Ve gündem değişir…
Milli bayramlarımıza yeni bir vizyon katan Milli Eğitim Bakanlığı Müsteşar Yardımcısı bu konuşmadan sonra siyasetin vazgeçilmezlerinden olacaktır.
Milli Eğitim Bakanlığı Müsteşar Yardımcısı Salih Çelik Bey diyor ki:
-Öğrencilerin, 19 Mayıs Atatürk’ü anma Gençlik ve Spor Bayramı’nda yaptığı gösterilerin bir anlamı yok. Gelenek haline getirilmiş kutlamalar vatandaşa ek yük getiriyor”.
Heee bir de Mayıs ayı soğuk mevsimmiş.!
Geçen yıl 29 Ekim Cumhuriyet Bayramı kutlamaları Van’da meydana gelen deprem nedeniyle iptal edildi.
19 Mayıs soğuk diyorlar..
E ,23 Nisan daha soğuk, o zaman ona da gerek yok, hem ulusal egemenlik kimin umrunda ki!
30 Ağustos Zafer Bayramı. Yaza denk geliyor. Millet tatilde, kim kutlayacak bayramı. Hem kim demiş Büyük Taarruz’u yaz mevsimine getirin diye. Topraklarımız düşman işgalinden kurtarılmışsa kurtarılmış kutlamaya ne hacet?
29 Ekim Cumhuriyet Bayramı. Geçen yıl kutlamadık bişey olmadı. Bu yıl da soğuk der kutlamayız olur biter. Zaten iki gün sonra unutulur.
10 Kasım Atatürk’ü anma günü. Tam kış mevsimi. Hem sap gibi durmaya ne gerek var (1994 Recep Tayyip Erdoğan).

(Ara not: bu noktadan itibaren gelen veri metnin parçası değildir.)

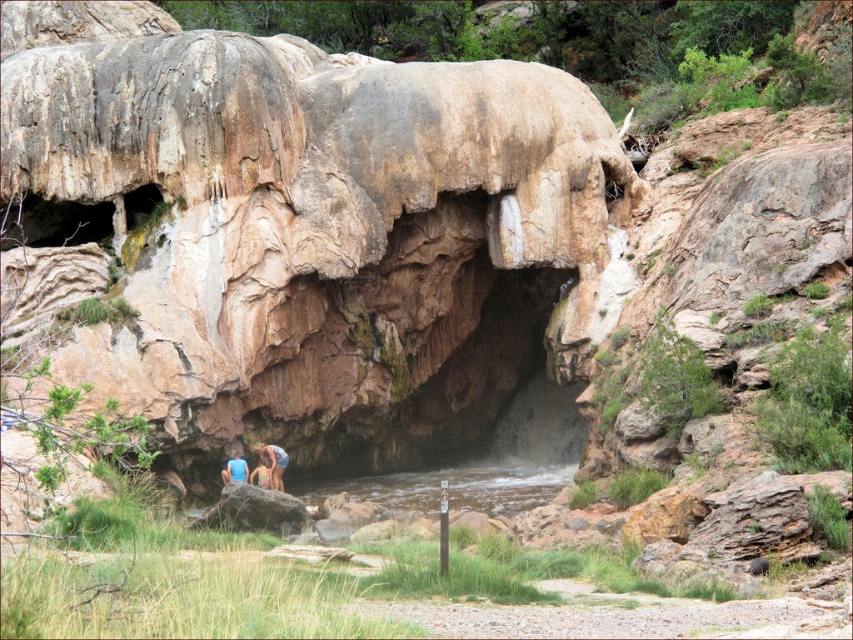 Which is below, rustic stone cave at center or blue fabric at lower center?

Positioned lower is blue fabric at lower center.

Is rustic stone cave at center smaller than blue fabric at lower center?

No.

What do you see at coordinates (297, 230) in the screenshot? This screenshot has width=853, height=640. I see `rustic stone cave at center` at bounding box center [297, 230].

Locate an element on the screen. rustic stone cave at center is located at coordinates (297, 230).

Who is positioned more to the left, rustic stone cave at center or smooth skin couple at center?

From the viewer's perspective, smooth skin couple at center appears more on the left side.

Who is taller, rustic stone cave at center or smooth skin couple at center?

Standing taller between the two is rustic stone cave at center.

Is point (369, 243) more distant than point (268, 484)?

Yes, it is.

Identify the location of rustic stone cave at center. (297, 230).

Is blue fabric person at center shorter than blue fabric at lower center?

Correct, blue fabric person at center is not as tall as blue fabric at lower center.

Which is more to the right, blue fabric person at center or blue fabric at lower center?

blue fabric person at center is more to the right.

Based on the photo, who is more distant from viewer, (270, 461) or (236, 464)?

→ Point (270, 461)

Image resolution: width=853 pixels, height=640 pixels. Identify the location of blue fabric person at center. (274, 464). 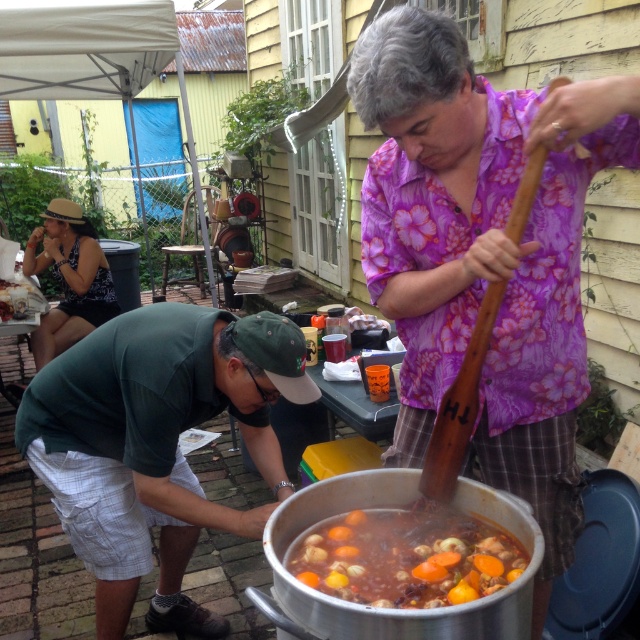 Question: Which point appears farthest from the camera in this image?

Choices:
 (A) (250, 532)
 (B) (381, 547)

Answer: (A)

Question: Is green fabric shirt at lower left thinner than matte black tank top at left?

Choices:
 (A) yes
 (B) no

Answer: (B)

Question: Can you confirm if green fabric cap at center is positioned above matte black tank top at left?

Choices:
 (A) yes
 (B) no

Answer: (B)

Question: Based on their relative distances, which object is nearer to the green fabric cap at center?

Choices:
 (A) carrot-studded broth at center
 (B) matte black tank top at left
 (C) green fabric shirt at lower left

Answer: (A)

Question: Is green fabric shirt at lower left thinner than carrot-studded broth at center?

Choices:
 (A) no
 (B) yes

Answer: (A)

Question: Which object is closer to the camera taking this photo?

Choices:
 (A) green fabric cap at center
 (B) matte black tank top at left

Answer: (A) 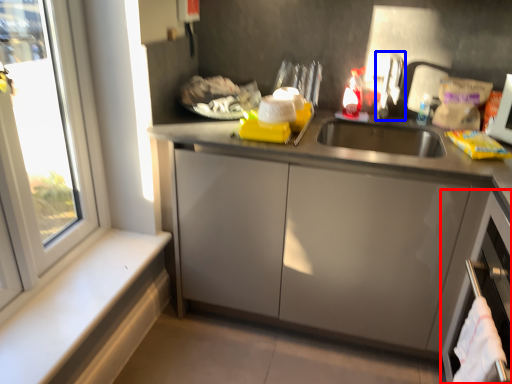 Question: Which object appears closest to the camera in this image, dish washer (highlighted by a red box) or faucet (highlighted by a blue box)?

Choices:
 (A) dish washer
 (B) faucet

Answer: (A)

Aradaki dini bayramlar mı?
Yok efendim onlarda bir aksaklık, hepsi günü gününe yapılıyor. Sayın Salih Çelik “dini bayramlarda da yok şeker, kurbanlık, yok çocuklara yeni kıyafetler, ayakkabılar alıyoruz ailelere külfet oluyor gerek yok” deme performansında bulunmazsa bir dahaki seçimlerde kendisini siyasi kulislerde görebiliriz.
Hemen hatırlatayım;
Cumhurbaşkanı Abdullah Gül tarafından Atatürk Kültür, Dil ve Tarih Yüksek Kurumu Yönetim Kurulu üyeliğine atanan Prof. Mümtazer Türköne “Atatürkçülüğü hakaret sayarım” diyen bir muhteremdi!